Lover of wordplay and rhetorical snark that I am, it is taking me an immense deal of restraint to not explode into ridiculing laughter at the following announcement because I'm not convinced that reaction is warranted in this particular case. But with the way every excited toss of collegiate confetti into the buzzword-perfumed air can often prove to be less exciting than it pretends if the shredded pieces are reassembled, and the fact that there’s a slight taste of that asterisk-ridden lingo to what I read of the announcement as well, I can hardly be blamed for this impulse.
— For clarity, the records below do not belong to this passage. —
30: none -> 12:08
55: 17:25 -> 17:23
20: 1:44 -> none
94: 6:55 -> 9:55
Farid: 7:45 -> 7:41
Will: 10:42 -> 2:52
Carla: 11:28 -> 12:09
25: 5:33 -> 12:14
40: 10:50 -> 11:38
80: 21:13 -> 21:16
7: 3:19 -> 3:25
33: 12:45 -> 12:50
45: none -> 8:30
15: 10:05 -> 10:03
The news is that U.S. News and World Report has declared Cal Poly the Most Efficient University among regional universities in the West. Whether this allows students to rename Poly Canyon Village “Best Western” is up for a great deal of debate, but cheap joke aside, this is pretty cool news. Sure, the overly analytical, such as myself, might say “it’s only the most efficient in the West” and “it’s not even the top ranked school in the West in terms of educational quality by the very same website” but let’s be realistic here—not every college on God’s Good Earth is going to be at the exact same level of quality in every single attribute.
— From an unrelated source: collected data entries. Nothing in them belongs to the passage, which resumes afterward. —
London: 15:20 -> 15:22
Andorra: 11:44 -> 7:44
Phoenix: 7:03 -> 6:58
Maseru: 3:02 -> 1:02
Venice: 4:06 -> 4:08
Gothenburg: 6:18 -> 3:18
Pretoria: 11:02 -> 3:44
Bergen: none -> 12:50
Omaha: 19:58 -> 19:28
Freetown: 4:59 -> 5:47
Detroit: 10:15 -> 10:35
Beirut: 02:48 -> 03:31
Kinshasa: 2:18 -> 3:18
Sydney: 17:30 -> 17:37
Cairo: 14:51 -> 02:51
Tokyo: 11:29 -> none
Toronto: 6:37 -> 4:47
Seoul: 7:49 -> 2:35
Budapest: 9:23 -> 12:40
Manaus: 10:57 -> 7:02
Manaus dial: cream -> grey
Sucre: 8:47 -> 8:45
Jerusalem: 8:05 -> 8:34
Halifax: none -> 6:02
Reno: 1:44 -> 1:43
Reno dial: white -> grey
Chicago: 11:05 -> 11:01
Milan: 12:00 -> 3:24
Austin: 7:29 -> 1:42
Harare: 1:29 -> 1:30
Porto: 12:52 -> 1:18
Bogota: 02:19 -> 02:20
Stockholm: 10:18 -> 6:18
Heck, many colleges are going to have different strengths, and even the “best” may not be what you actually need for your particular situation. Besides, Cal Poly is still ranked 10th best in the West and No. 1 in this area’s public universities, being the most efficient is not just icing on the cake, it’s a true testament to the college’s commitment to offer all it can to make its motto proud.
Here’s where I actually begin to struggle, though: “efficiency” in this case refers to the amount of money spent per student on programs. Doing the most with what you have is fantastic. However, bits and pieces of the actual report almost seem to hone in on the idea that the less you spend on your students and services, the better of a job you are doing. I realize that this probably isn’t the intent, but in a world filled with voices gasping that their cause deserves funding more, having one’s part, as small as it might be, in a program that exists to make us something better than we are and show others that we deserve their damned attention after all be reduced to saying “yeah, well look at the University of Molossia, they don’t need nearly as much to change a person’s life forever, what the hell is keeping you back?” is too insulting to too many people I don’t have space to name.
Congratulations, Cal Poly, but you already had my appreciation, for heaven’s sake.